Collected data
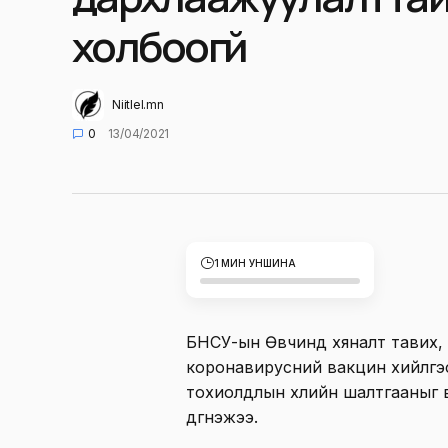
холбоогүй
Niitlel.mn
0
13/04/2021
1 МИН УНШИНА
БНСУ-ын Өвчинд хяналт тавих,
коронавирусний вакцин хийлгэс
тохиолдлын үхлийн шалтгааныг 
дүгнэжээ.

▶ **TASK OBJECTIVE**:
Please output the records above exactly, without the pictures.

▶ **REPLY TO THE TASK**:
холбоогүй
Niitlel.mn
0
13/04/2021
1 МИН УНШИНА
БНСУ-ын Өвчинд хяналт тавих,
коронавирусний вакцин хийлгэс
тохиолдлын үхлийн шалтгааныг 
дүгнэжээ.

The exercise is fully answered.